• **Work order**: Repeat the span of the entries below that starts at the line with "de med ålderns" and ends at the line with "Laka adaptacija", nothing more. Skip the pictures.

┏━━

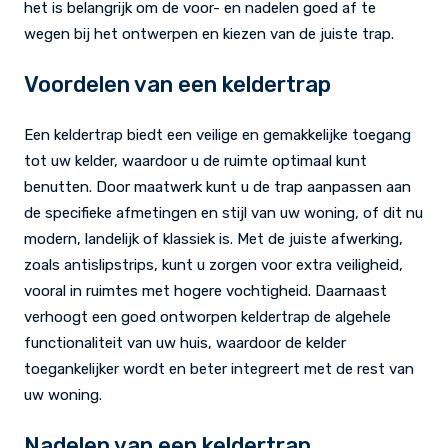
het is belangrijk om de voor- en nadelen goed af te
wegen bij het ontwerpen en kiezen van de juiste trap.
Voordelen van een keldertrap
Een keldertrap biedt een veilige en gemakkelijke toegang
tot uw kelder, waardoor u de ruimte optimaal kunt
benutten. Door maatwerk kunt u de trap aanpassen aan
de specifieke afmetingen en stijl van uw woning, of dit nu
modern, landelijk of klassiek is. Met de juiste afwerking,
zoals antislipstrips, kunt u zorgen voor extra veiligheid,
vooral in ruimtes met hogere vochtigheid. Daarnaast
verhoogt een goed ontworpen keldertrap de algehele
functionaliteit van uw huis, waardoor de kelder
toegankelijker wordt en beter integreert met de rest van
uw woning.
Nadelen van een keldertrap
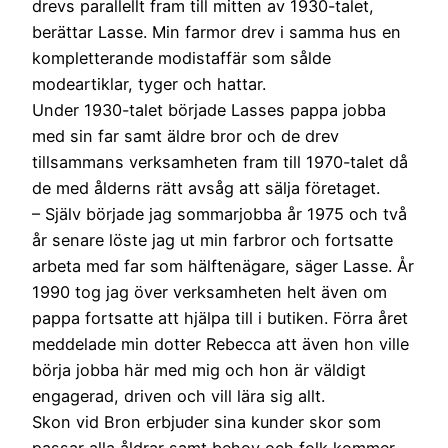
drevs parallellt fram till mitten av 1930-talet,
berättar Lasse. Min farmor drev i samma hus en
kompletterande modistaffär som sålde
modeartiklar, tyger och hattar.
Under 1930-talet började Lasses pappa jobba
med sin far samt äldre bror och de drev
tillsammans verksamheten fram till 1970-talet då
de med ålderns rätt avsåg att sälja företaget.
– Själv började jag sommarjobba år 1975 och två
år senare löste jag ut min farbror och fortsatte
arbeta med far som hälftenägare, säger Lasse. År
1990 tog jag över verksamheten helt även om
pappa fortsatte att hjälpa till i butiken. Förra året
meddelade min dotter Rebecca att även hon ville
börja jobba här med mig och hon är väldigt
engagerad, driven och vill lära sig allt.
Skon vid Bron erbjuder sina kunder skor som
passar alla åldrar samt behov och folk kommer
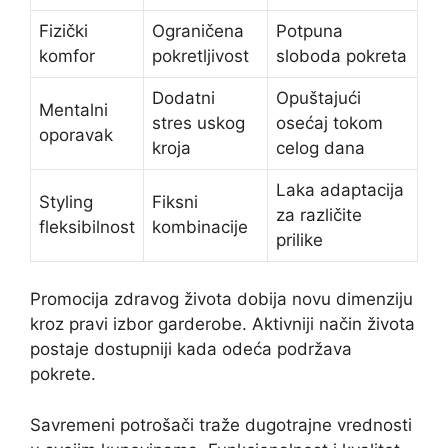
Fizički
Ograničena
Potpuna
komfor
pokretljivost
sloboda pokreta
Dodatni
Opuštajući
Mentalni
stres uskog
osećaj tokom
oporavak
kroja
celog dana
Laka adaptacija
Styling
Fiksni
za različite
fleksibilnost
kombinacije
prilike
Promocija zdravog života dobija novu dimenziju
kroz pravi izbor garderobe. Aktivniji način života
postaje dostupniji kada odeća podržava
pokrete.
Savremeni potrošači traže dugotrajne vrednosti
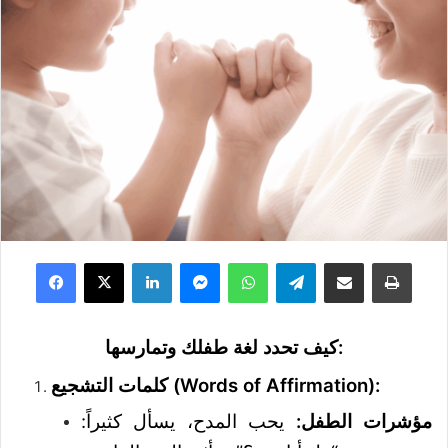
Facebook
X
LinkedIn
Messenger
WhatsApp
Telegram
Share via Email
Print
كيف تحدد لغة طفلك وتمارسها:
كلمات التشجيع (Words of Affirmation):
مؤشرات الطفل:
يحب المدح، يسأل كثيراً:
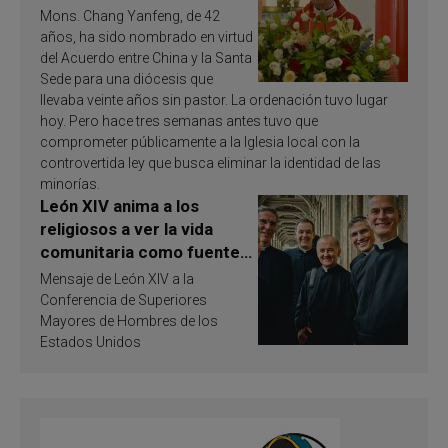
Mons. Chang Yanfeng, de 42
años, ha sido nombrado en virtud
del Acuerdo entre China y la Santa
Sede para una diócesis que
llevaba veinte años sin pastor. La ordenación tuvo lugar
hoy. Pero hace tres semanas antes tuvo que
comprometer públicamente a la Iglesia local con la
controvertida ley que busca eliminar la identidad de las
minorías.
León XIV anima a los
religiosos a ver la vida
comunitaria como fuente
de inspiración y
Mensaje de León XIV a la
santificación
Conferencia de Superiores
Mayores de Hombres de los
Estados Unidos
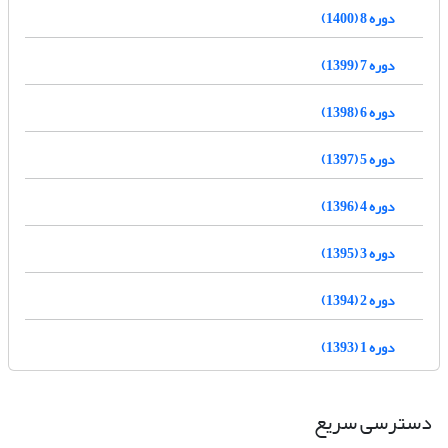
دوره 8 (1400)
دوره 7 (1399)
دوره 6 (1398)
دوره 5 (1397)
دوره 4 (1396)
دوره 3 (1395)
دوره 2 (1394)
دوره 1 (1393)
دسترسی سریع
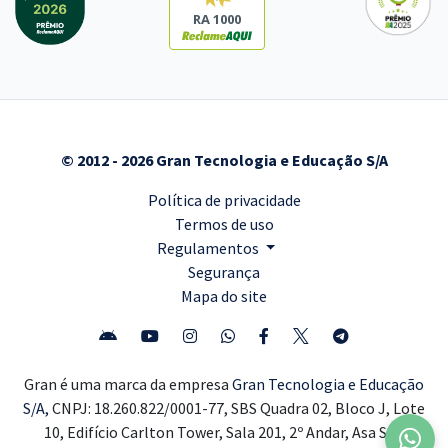
RA 1000
© 2012 - 2026 Gran Tecnologia e Educação S/A
Política de privacidade
Termos de uso
Regulamentos
Segurança
Mapa do site
Gran é uma marca da empresa
Gran Tecnologia e Educação
S/A,
CNPJ: 18.260.822/0001-77, SBS Quadra 02, Bloco J, Lote
10, Edifício Carlton Tower, Sala 201, 2º Andar, Asa Sul,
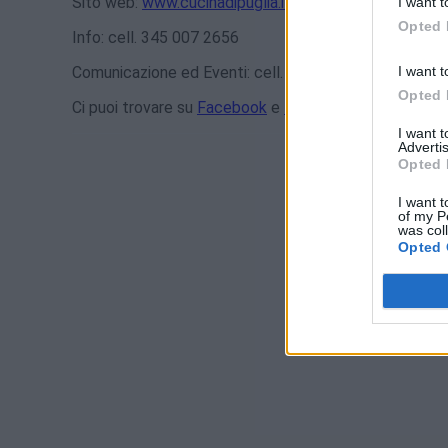
Sito web:
www.cucinadipuglia.it
I want t
Opted 
Info: cell. 345 007 2656
I want t
Comunicazione ed Eventi: cell. 349 4179852
Opted 
Ci puoi trovare su
Facebook
e
Instagram
I want 
Advertis
Opted 
I want t
of my P
was col
Opted 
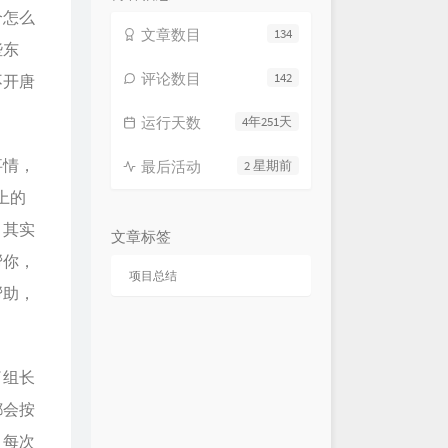
个怎么
文章数目
134
些东
评论数目
142
不开唐
运行天数
4年251天
事情，
最后活动
2 星期前
上的
，其实
文章标签
帮你，
项目总结
帮助，
了组长
都会按
，每次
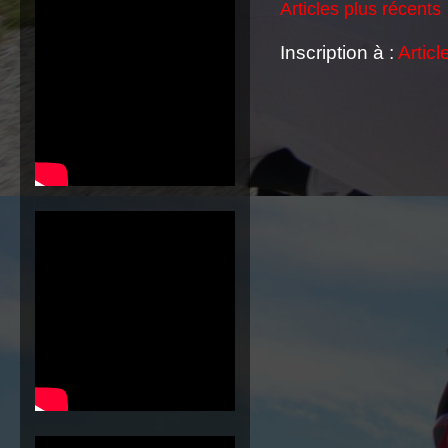
Articles plus récents
Inscription à :
Articl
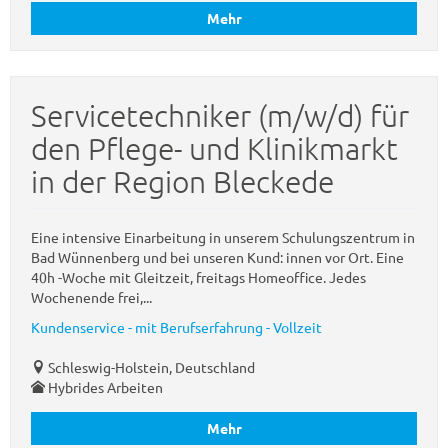
Mehr
Servicetechniker (m/w/d) für
den Pflege- und Klinikmarkt
in der Region Bleckede
Eine intensive Einarbeitung in unserem Schulungszentrum in
Bad Wünnenberg und bei unseren Kund: innen vor Ort. Eine
40h -Woche mit Gleitzeit, freitags Homeoffice. Jedes
Wochenende frei,...
Kundenservice - mit Berufserfahrung - Vollzeit
Schleswig-Holstein, Deutschland
Hybrides Arbeiten
Mehr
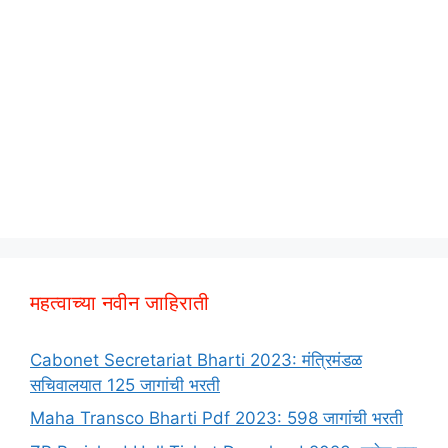
महत्वाच्या नवीन जाहिराती
Cabonet Secretariat Bharti 2023: मंत्रिमंडळ
सचिवालयात 125 जागांची भरती
Maha Transco Bharti Pdf 2023: 598 जागांची भरती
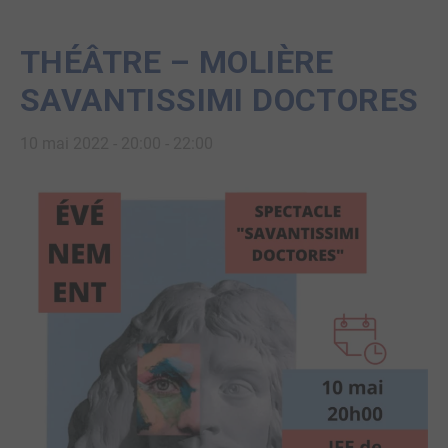
THÉÂTRE – MOLIÈRE
SAVANTISSIMI DOCTORES
10 mai 2022 - 20:00
-
22:00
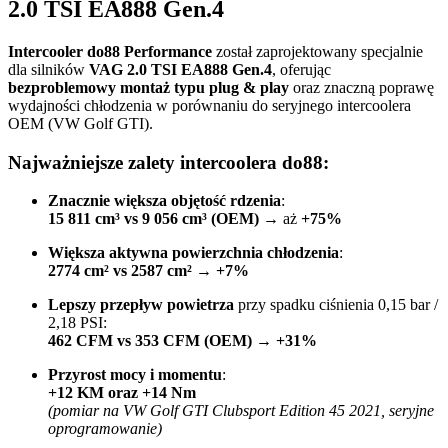
2.0 TSI EA888 Gen.4
Intercooler do88 Performance
został zaprojektowany specjalnie
dla silników
VAG 2.0 TSI EA888 Gen.4
, oferując
bezproblemowy montaż typu plug & play
oraz znaczną poprawę
wydajności chłodzenia w porównaniu do seryjnego intercoolera
OEM (VW Golf GTI).
Najważniejsze zalety intercoolera do88:
Znacznie większa objętość rdzenia
:
15 811 cm³ vs 9 056 cm³ (OEM)
→ aż
+75%
Większa aktywna powierzchnia chłodzenia
:
2774 cm² vs 2587 cm²
→
+7%
Lepszy przepływ powietrza
przy spadku ciśnienia 0,15 bar /
2,18 PSI:
462 CFM vs 353 CFM (OEM)
→
+31%
Przyrost mocy i momentu
:
+12 KM oraz +14 Nm
(pomiar na VW Golf GTI Clubsport Edition 45 2021, seryjne
oprogramowanie)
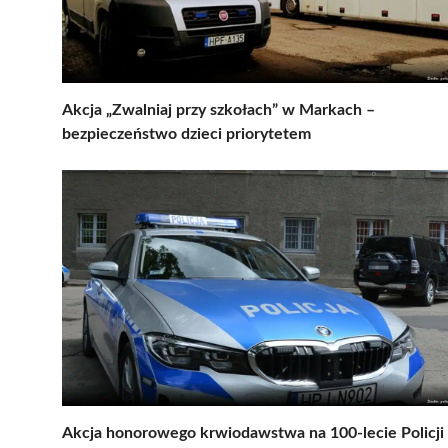
Akcja „Zwalniaj przy szkołach” w Markach –
bezpieczeństwo dzieci priorytetem
Akcja honorowego krwiodawstwa na 100-lecie Policji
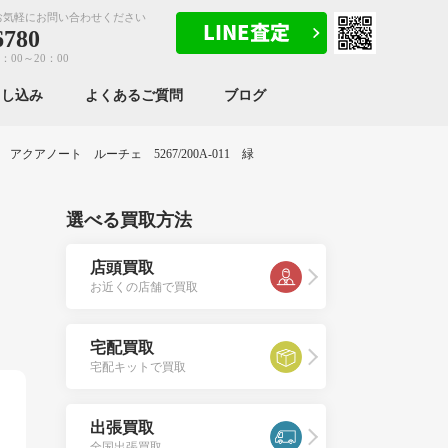
お気軽にお問い合わせください
6780
：00～20：00
申し込み
よくあるご質問
ブログ
クアノート ルーチェ 5267/200A-011 緑
選べる買取方法
店頭買取
お近くの店舗で買取
宅配買取
宅配キットで買取
出張買取
全国出張買取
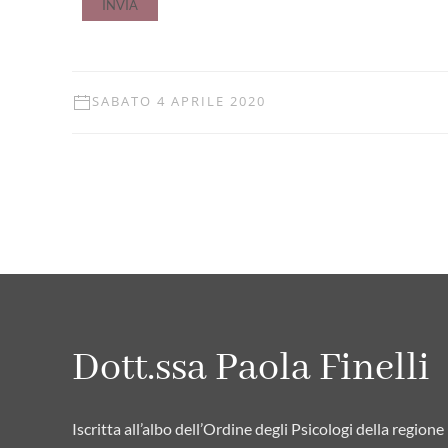
SABATO 4 APRILE 2020
Dott.ssa Paola Finelli
Iscritta all’albo dell’Ordine degli Psicologi della regio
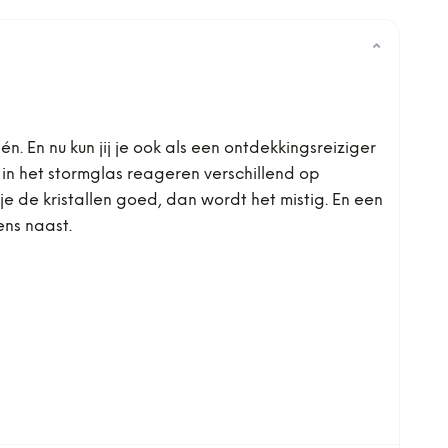
⌄
. En nu kun jij je ook als een ontdekkingsreiziger
 in het stormglas reageren verschillend op
e de kristallen goed, dan wordt het mistig. En een
ens naast.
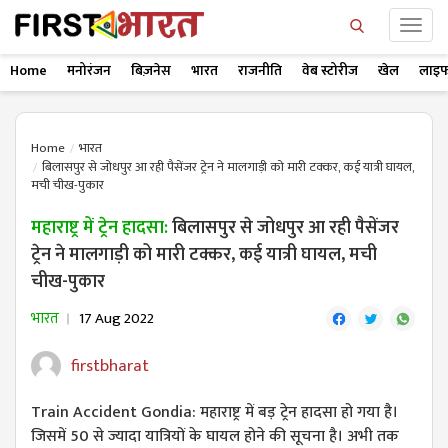
Home
मनोरंजन
बिज़नेस
भारत
राजनीति
वेब स्टोरीज
खेल
लाइफ
Home
भारत
बिलासपुर से जोधपुर आ रही पैसेंजर ट्रेन ने मालगाड़ी को मारी टक्कर, कई यात्री घायल,
मची चीख-पुकार
महाराष्ट्र में ट्रेन हादसा:
बिलासपुर से जोधपुर आ रही पैसेंजर
ट्रेन ने मालगाड़ी को मारी टक्कर, कई यात्री घायल, मची
चीख-पुकार
भारत
17 Aug 2022
firstbharat
Train Accident Gondia: महाराष्ट्र में बड़ ट्रेन हादसा हो गया है।
जिसमें 50 से ज्यादा यात्रियों के घायल होने की सूचना है। अभी तक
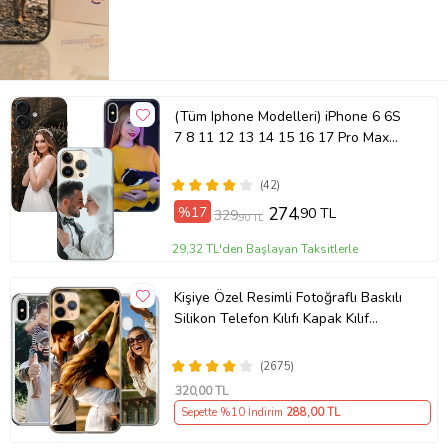
(Tüm Iphone Modelleri) iPhone 6 6S
7 8 11 12 13 14 15 16 17 Pro Max
Plus Mini Kişiye Özel Resimli
Fotoğraflı Kılıf
(42)
%17
274
,90 TL
329
,90 TL
29,32 TL'den Başlayan Taksitlerle
Kişiye Özel Resimli Fotoğraflı Baskılı
Silikon Telefon Kılıfı Kapak Kılıf
(Telefon Modelleri Açıklamada)
(2675)
320
,00 TL
Sepette %10 İndirim
288
,00 TL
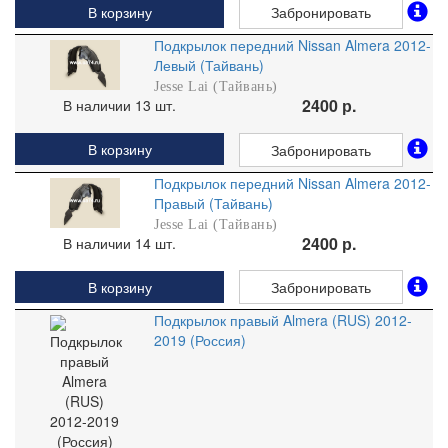
В корзину
Забронировать
Подкрылок передний Nissan Almera 2012-
Левый (Тайвань)
Jesse Lai (Тайвань)
2400 р.
В наличии 13 шт.
В корзину
Забронировать
Подкрылок передний Nissan Almera 2012-
Правый (Тайвань)
Jesse Lai (Тайвань)
2400 р.
В наличии 14 шт.
В корзину
Забронировать
Подкрылок правый Almera (RUS) 2012-
2019 (Россия)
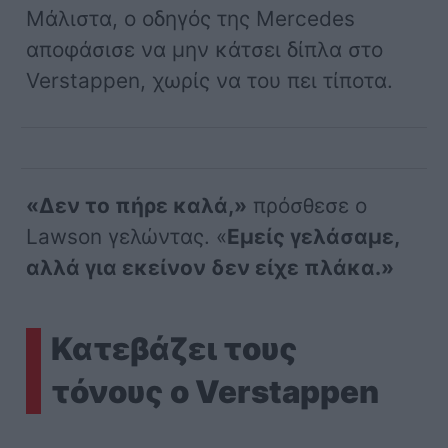
Μάλιστα, ο οδηγός της Mercedes
αποφάσισε να μην κάτσει δίπλα στο
Verstappen, χωρίς να του πει τίποτα.
«Δεν το πήρε καλά,»
πρόσθεσε ο
Lawson γελώντας. «
Εμείς γελάσαμε,
αλλά για εκείνον δεν είχε πλάκα.»
Κατεβάζει τους
τόνους ο Verstappen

┗━━

• **Task answer**:
de med ålderns rätt avsåg att sälja företaget.
– Själv började jag sommarjobba år 1975 och två
år senare löste jag ut min farbror och fortsatte
arbeta med far som hälftenägare, säger Lasse. År
1990 tog jag över verksamheten helt även om
pappa fortsatte att hjälpa till i butiken. Förra året
meddelade min dotter Rebecca att även hon ville
börja jobba här med mig och hon är väldigt
engagerad, driven och vill lära sig allt.
Skon vid Bron erbjuder sina kunder skor som
passar alla åldrar samt behov och folk kommer
Fizički
Ograničena
Potpuna
komfor
pokretljivost
sloboda pokreta
Dodatni
Opuštajući
Mentalni
stres uskog
osećaj tokom
oporavak
kroja
celog dana
Laka adaptacija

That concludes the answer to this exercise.